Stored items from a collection
++++++

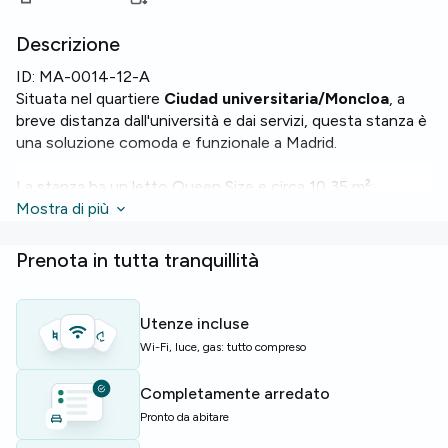
Descrizione
ID:
MA-0014-12-A
Situata nel quartiere
Ciudad universitaria/Moncloa
, a
breve distanza dall'università e dai servizi, questa stanza è
una soluzione comoda e funzionale a Madrid.
La stanza ha un letto Queen Size e circa 10,35 m²;
l'appartamento di 550 m² conta 7 bagni. A disposizione
Mostra di più
Wi-Fi
,
lavatrice
,
forno
,
microonde
e una
terrazza
per
godersi l'aria aperta.
Prenota in tutta tranquillità
Il palazzo offre servizi condivisi come
ascensore
,
lavanderia comune
,
kitchen bar
, area
Utenze incluse
studio/coworking
e una
living room
, perfetti per studio
Wi-Fi, luce, gas: tutto compreso
e vita sociale.
Completamente arredato
Ideale per studenti o giovani professionisti in cerca di
Pronto da abitare
comfort e vicinanza all'ateneo.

++++++

(What is needed) Look through the entries above. Copy out every line holding the word "stanza".

(Written response)
breve distanza dall'università e dai servizi, questa stanza è
La stanza ha un letto Queen Size e circa 10,35 m²;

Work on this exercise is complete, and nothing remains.